Bien sûr, il ne s’agit pas d’un débat sur notre équipe nationale de football. Mais d’une conférence tenue hier lundi au Centre national de documentation et de recherche scientifique (Cndrs) par une mission scientifique conduite par le Professeur de Paléontologie Gaël Clément, Directeur du Département Origines & Evolution du Muséum National d’Histoire Naturelle (Mnhn) de Paris (France).


Dans son allocution de bienvenue, le directeur du Cndrs, M. Toiwilou Hamadi a parlé du cœlacanthe comme faisant partie du vécu du comorien dans l’imaginaire collectif. « Nous sommes liés au cœlacanthe » a-t-il déclaré. M. Toiwilou n’a pas manqué de faire l’éloge du lieu où se tenait la conférence et a rappelé que le partenariat avec le Mnhn de Paris a démarré depuis mars 1983. Pour lui, il faut lier le concept du cœlacanthe en tant que vecteur développement et le CNDRS comme étant un vecteur d’échanges.

 

L’équipe a eu à effectuer la dissection d’un spécimen de cœlacanthe, pêché accidentellement dans les eaux de l’île d’Anjouan le 19 novembre dernier. Au cours de cette dissection anatomique opérée vendredi dernier au Laboratoire de l’Institut national pour la recherche agricole, la pêche et l’environnement (INRAPE), l’équipe a comptabilisé 18 bébés cœlacanthes développés, à un stade intermédiaire !

 

Dans sa présentation le professeur CLEMENT a fait une brève historique des recherches sur le cœlacanthe et a confirmé que les Comores abritent à l’heure qu’il est, la plus forte concentration de cœlacanthes même s’il faut toujours relativiser tout cela, dans la mesure l’on parle d’espèces très menacées. Le professeur a noté une sensibilisation forte au niveau international sur cette espèce mais a rappelé qu’il y a beaucoup de questions qui restent sans réponse dans la connaissance de l’espèce, comme la longévité, la migration, le brassage génétique, le régime alimentaire, la reproduction, la gestation, etc.…

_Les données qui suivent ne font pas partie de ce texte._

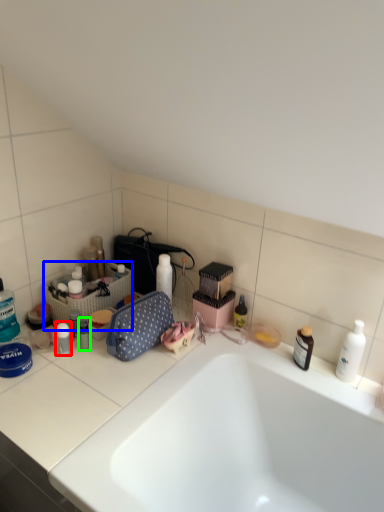 Question: Considering the real-world distances, which object is farthest from toiletry (highlighted by a red box)? laundry basket (highlighted by a blue box) or toiletry (highlighted by a green box)?

Choices:
 (A) laundry basket
 (B) toiletry

Answer: (A) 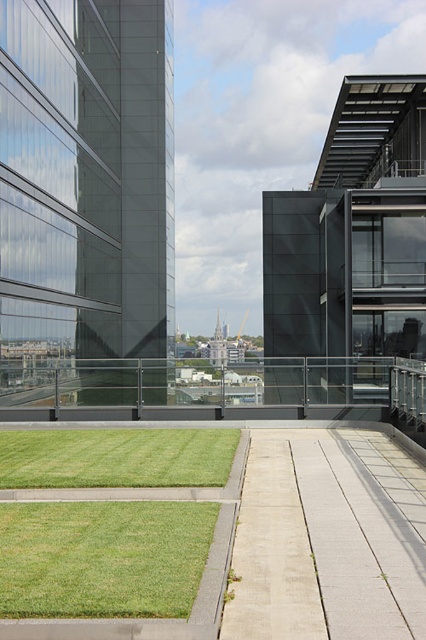 You are standing on the rooftop and want to move from the grassy area to the walkway. There are two points marked as point 1 at coordinates point (40, 380) and point 2 at coordinates point (120, 454). Which point is closer to you as you stand on the grassy area?

Point (40, 380) is closer to you because it is further to the viewer than point (120, 454), meaning it is physically nearer in the space.

You are a landscape architect designing a rooftop garden. You have two patches of green grass at lower left and green grass at center. Which patch has a more lush appearance?

The green grass at center has a more lush appearance because it is thicker than the green grass at lower left.

You are planning to install a new bench on the rooftop. The bench requires a space that is larger than the green grass at center. Can the black glass railing at center provide enough space for the bench?

The black glass railing at center has a larger size compared to green grass at center, so yes, the black glass railing at center can provide enough space for the bench since it is larger than the required area.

Il faudra noter que cette étude initiée et pilotée par la Direction Nationale des Ressources Halieutiques (DNRH), s’effectue en partenariat avec le Centre National de Documentation et de Recherche Scientifique (CNDRS), l’Institut National pour les Recherche Agricole, Pêche et Environnement (INRAPE) et le Muséum National d’Histoire  Naturelle (MNHN) de Paris.

 

Dans une intervention, Yahaya Ibrahim, chercheur au CNDRS a présenté aux participants les approches de conservation et le cadre de protection du Cœlacanthe aux Comores. En effet, le cadre réglementaire existe et ne demande qu’à être appliqué. Il a mis l’accent sur l’important travail qui a été mené au niveau des pêcheurs artisanaux dans la zone du parc cœlacanthe.

 

A ce jour beaucoup estiment que notre pays n’a pas su tirer réellement les bénéfices de la présence du cœlacanthe alors que des pays comme Madagascar, la Tanzanie et l’Afrique du Sud ont su tirer profit en termes d’écotourisme ou de recherche scientifique.

 

Si les scientifiques ont trouvé l’opportunité grâce à cette pêche accidentelle l’occasion de faire des recherches poussées sur l’espèce, il n’en demeure pas moins qu’il faut continuer à sensibiliser les pêcheurs à ne pas s’aventurer dans les zones susceptibles d’abriter ces espèces. C’était véritablement l’objectif de cette conférence.